# caribe report



## tinyteeth (Mar 12, 2003)

he's still in the corner and not swimming freely. hes really dark from stress. it appears that he has fin fungus or something. his eyes are not cloudy anymore.


----------



## mtx1 (May 21, 2003)

ahh give him a few days it usually takes a while for them to get adjusted


----------



## tecknik (Jul 18, 2003)

Have you treated him for fungus yet?


----------



## tinyteeth (Mar 12, 2003)

i just treated him last nite. he seems to be getting better, but really slow. he stays in his cave i the corner of the tank.


----------



## tinyteeth (Mar 12, 2003)

he's still hiding in the damn corner, its been almost 2 weeks now. im getting worried cause ive never seen a fish stay in one place for this long. im guessing that its not eating too.


----------



## Mr.

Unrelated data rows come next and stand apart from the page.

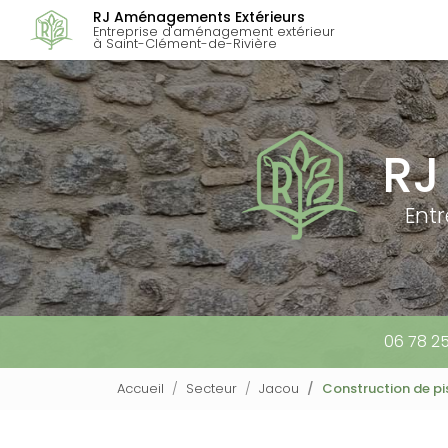
Navigation p
Aller
RJ Aménagements Extérieurs
au
Entreprise d'aménagement extérieur
à Saint-Clément-de-Rivière
contenu
principal
RJ
Ent
06 78 2
Accueil
Secteur
Jacou
Construction de pi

Hannibal (Feb 21, 2003)

Some pics would help...!


----------



## tinyteeth (Mar 12, 2003)

sorry no camera right now


----------



## tinyteeth (Mar 12, 2003)

my caribe is finally healed up and swimming around and chomping down feeders, wow what a turn-around!

he's in the buy-and-sell now!


----------



## RhomZilla (Feb 12, 2003)

Congrats for him pulling through. But why selling him after going through all that trouble?


----------



## tinyteeth (Mar 12, 2003)

reason i bought him. i bought him to trade for reds.


----------